Kürtaj karşıtı tavrın beslendiği en önemli kaynağın din olduğu gözlenmektedir. Bu konuda aslında din korkusu ve kaderciliğin iç içe geçmiş olduğu görülmüştür. Pek çok insan kadının kendi bedeni hakkında söz sahibi olduğunu ve bu sebepten ötürü kürtajın yasal olması gerektiğini savunmaktadır. Türkiye’de yapılan kürtaj tartışmalarında “Benim Bedenim Benim Kararım” sloganı ön plana çıkmıştır. Bu slogan beden özerkliğini savunmaktadır ve özellikle kürtaj karşıtı çalışmalarda kullanılmaktadır. Slogan dünya çapına yayılmış ve pek çok dile çevrilmiştir. Konuyu daha dikkatli ve detaylı inceleyen feministler, kadınların kürtaj kararının sadece kendi bedeninden ibaret olmadığını, cenine verebilecekleri muhtemel hayatı ve hayatlarında bulunan diğer kişilere karşı sorumlulukları da göz önünde bulundurmaları gerektiğini savunmaktadır (Keskin, 2015: 86).
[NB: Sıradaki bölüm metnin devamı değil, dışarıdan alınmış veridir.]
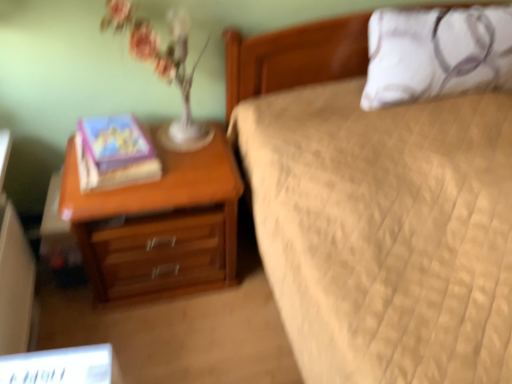 The height and width of the screenshot is (384, 512). What are the coordinates of `free point above wooden nightstand at left (from a real-world perspective)` in the screenshot? It's located at 162,155. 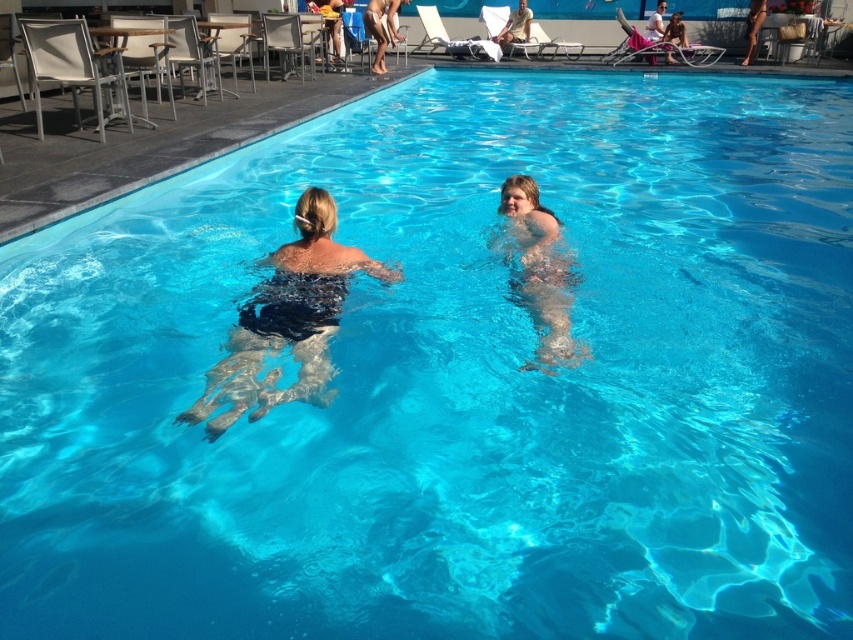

Kadının kendi bedeni üzerinde hükmü yok sayılmıştır. Geleceğine dair kararları önce baba, sonra koca gibi hep bir erkeğin vermesi beklenmiştir. Kadının sözünün yok sayılması söz konusudur. Tecavüzü meşru kılacak söylemlerde ve eylemlerde bulunulmuştur. Kürtaj, şu an yasal sayılsa bile birçok kadının buna erişimi çok kısıtlıdır. Ayrıca kürtaja giden kadınlar yapılan araştırmalarda kendilerine kötü davranıldığını ifade etmiştir. Tüm bunlara karşın ilerleyen dönemlerde kadınların kendi bedenleri hakkında söz sahibi olmasıyla ve ataerkil zihniyetin siyasi ve sosyal alandan atılmasıyla bu ve benzeri sorunların çözümü mümkündür.


KAYNAKÇA

Adalı, T., Çavlin, A. (2019). Türkiye’de Kürtajın Yaygınlığı ve Kürtaj Kararını Etkileyen Faktörler. İstanbul Üniversitesi Sosyoloji Dergisi, 39 (2) ss. 363-374. 

Erkmen Güngördü, S. (2019). AKP Döneminde Türkiye’de Biyopolitik Yönelimler: Kürtaj Politikaları Üzerine Bir İnceleme. Sosyal Bilimler Enstitüsü. Siyaset Bilimi ve Kamu Yönetimi Anabilim Dalı Doktora Tezi. ss. 1-115.

Keskin, İ. (2015). Kürtaj Tartışmaları ve Feminizm. Fe Dergisi. 7 (1). ss 86.

Komut, S. (2011). “Türkiye’ de Kadın, Cinsellik ve Kürtaj” . Sosyal ve Beşeri Bilimler Dergisi, 3 (1). ss. 91-93.